• [PROBLEM REQUIREMENTS]
All the data below goes into the copy word for word, but the pictures don't.

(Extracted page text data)
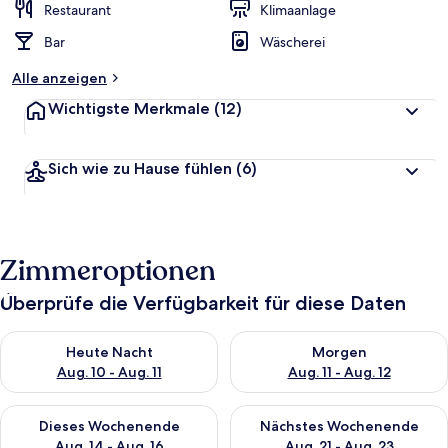
Restaurant
Klimaanlage
Bar
Wäscherei
Alle anzeigen
Wichtigste Merkmale
(12)
Sich wie zu Hause fühlen
(6)
Zimmeroptionen
Überprüfe die Verfügbarkeit für diese Daten
Überprüfe die Verfügbarkeit für heute Nacht, Aug. 10 - Aug. 11
Überprüfe die Verfügbarkeit fü
Heute Nacht
Morgen
Aug. 10 - Aug. 11
Aug. 11 - Aug. 12
Überprüfe die Verfügbarkeit für dieses Wochenende, Aug. 14 -
Überprüfe die Verfügbarkeit f
Dieses Wochenende
Nächstes Wochenende
Aug. 14 - Aug. 16
Aug. 21 - Aug. 23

• [ANSWER TO THE EXERCISE]
Restaurant
Klimaanlage
Bar
Wäscherei
Alle anzeigen
Wichtigste Merkmale
(12)
Sich wie zu Hause fühlen
(6)
Zimmeroptionen
Überprüfe die Verfügbarkeit für diese Daten
Überprüfe die Verfügbarkeit für heute Nacht, Aug. 10 - Aug. 11
Überprüfe die Verfügbarkeit fü
Heute Nacht
Morgen
Aug. 10 - Aug. 11
Aug. 11 - Aug. 12
Überprüfe die Verfügbarkeit für dieses Wochenende, Aug. 14 -
Überprüfe die Verfügbarkeit f
Dieses Wochenende
Nächstes Wochenende
Aug. 14 - Aug. 16
Aug. 21 - Aug. 23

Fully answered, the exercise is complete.